Sunday, December 26, 2010

Holidays and New Years

hey everyone! Hope your holidays have been great! This year has gone by super fast and now we are getting ready to celebrate the New Years..crazy! I think you can all agree with me that eating and exercising around the holidays can be tough. I was definitely was challenged this season. I didnt do too bad but I went off track a little. I am still working out hard in the gym and eating right. It was a few weeks before Thanksgiving when things at work went into stress overload and I was working on high priority cases...which I still am. It was hard to always get in the gym beause at the end of the day I wanted to sleep or do nothing..which I wasnt doing much of..and I was doing excellent in the gym..killing it! :) Now I am into the Christmas holiday and I realized how little I paid attention to my health the last couple of months. Work took priority and nothing else. I tried to squeeze in workouts and eat right, but in the end I took the back burner. My weight didnt increase or get out of control...it just didnt go anywhere. All I have to show right now is the constant lack of sleep/tired look. I dont have what you call a relaxing job...I am on the go from the moment I walk in the door until I walk out...sometimes not taking my full lunch..and most times working OT. I also have been put through the wringer with buying a house...no joke! I plan on working on changing things so that this doesnt keep happening..and I know its all about the mental outlook on things and how one deals with stress, etc. Sometimes the mental outlook is not enough. Here's to change for the New Year...cause this gal needs it! Good thing about tomorrow is that it's a brand new day...clean slate :) Im looking forward to the New Year! I'm not sure what my resolutions are, I have quite a few on my mind. What are your New Year's resolutions?

Sunday, November 14, 2010

Checking in

Hello girls! I wasn't sure if you wanted me on this blog anymore since I'm never on here :) It's hard to get on here when I dont have internet, but I will try to get to this blog more often than I have. Looks like you both are doing very well ---congrats on all the improvements!

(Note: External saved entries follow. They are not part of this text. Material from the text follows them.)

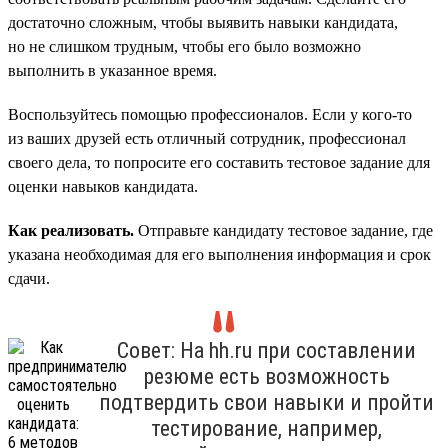
достаточно сложным, чтобы выявить навыки кандидата,
но не слишком трудным, чтобы его было возможно
выполнить в указанное время.
Воспользуйтесь помощью профессионалов. Если у кого-то
из ваших друзей есть отличный сотрудник, профессионал
своего дела, то попросите его составить тестовое задание для
оценки навыков кандидата.
Как реализовать.
Отправьте кандидату тестовое задание, где
указана необходимая для его выполнения информация и срок
сдачи.
Совет: На hh.ru при составлении
резюме есть возможность
подтвердить свои навыки и пройти
тестирование, например,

As of right now I have lost a total of 40+ lbs. and dropped a few pant sizes. I have been eating very well and excercising. I had a recent health issue with my gallbladder and it made me even more focused on eating right. Gallbladder is doing fine right now on this healthier eating plan. Still a long ways to go, but progress has been made.

Good luck to everyone and I will check in soon.

Friday, July 30, 2010

Day 3... Week 3

Well, I felt defeated last night when I ran.  It was hard.  How hard can running for three minutes REALLY be? Hard enough that I yelled at my husband during it.  Hard enough that at the slightest incline I thought I may die.  Hard enough to where I feel like a total wimp.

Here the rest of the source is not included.